Guest More than 1 year ago
Having lived in another country prior to the U.S., I do understand the author's first weight-gain experience. In my freshman year, I successfully added 15 pounds. I do think it's the result of the sedentary lifestyle in the U.S. (office jobs where you sit for 9 hours or more a day), the large portions and the highly processed foods. While some of us may not be able to afford the costs of organic foods or have the luxury of farmers markets, there are many principles in this book that you can apply to your life: 1. Drink more water, 2. Move more 3. Control your portion size 4. Eat more vegetables and fruits. I do believe it's beneficial to record one's eating habits as the author mentions, because you may be amazed by the many 'offenders' that creep into your diet. The author also implies that we are the ones that have control over what we eat - it would benefit us all if we exercise that self-control more regularly, and we will feel empowered.
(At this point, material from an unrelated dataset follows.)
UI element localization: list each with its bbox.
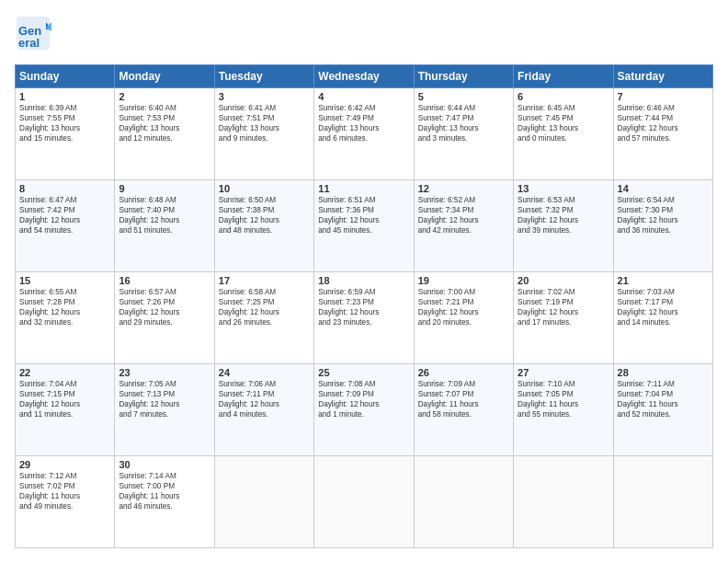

Guest More than 1 year ago
This little book is full of succulent recipes and sage advise about losing weight. Let me tell you my own experience eating the French way. I went to France a few years ago for about three weeks. I stayed in Paris, and then in Chartres. I could only afford to eat in little cafes and bistros, but I vowed to eat only my favorite foods and go back only to restuarants that were to die for. I ate my favorites - chocolate made fresh every day, chocolate mousse, home made ice cream, omelettes, pizza with goat cheese and cream sauce, quiche of every kind - you name it I ate it. I also had a glass of wine with dinner every night. We snacked almost all day in between meals on fresh fruit. All of the food was fresh - no chemical additives and nothing packed in pastic bags. We also walked every morning before breakfast and every day after lunch. When I got home and got on the scale I was shocked to see I had lost 25 pounds, and two dress sizes. I had to laugh because we complained the first few days about how long it took us to get served, and how long each meal took. After the second day we were so into really tasting the food we shared, we shut up and stopped hurrying through each meal. It took less than a week for me to get back into my harried life - eating on the run, shoving food in my mouth while I talked on a conference call and simultaneously completing and emailing reports. I was back to the fast lane and fast food take out. When I got this book it took me back to France, and back to why the French have less than an 11% obesity rate. They simply eat the freshest food in season, and they enjoy what they eat. We cannot avoid food. We need it to survive. But we can choose fresh foods in season that we love, make meals with a few favorite ingredients and savor every bite. Once we slow down and let our taste buds enjoy great food again, we will give our stomachs the twenty or so minutes it needs to signal - hey that was delicious but I am done now. You can stop. Save the rest for another time. Granted, we should not use food as a deterrent for issues we are not dealing with in life. We need to ask - what exactly is eating me right now? And deal with it. Get help from good books and from professional therapists. In the meantime, we can learn the pleasure principle of food, and lose a few pounds along the way.
Anonymous More than 1 year ago
It was enjoyable and I really like some of the recipes.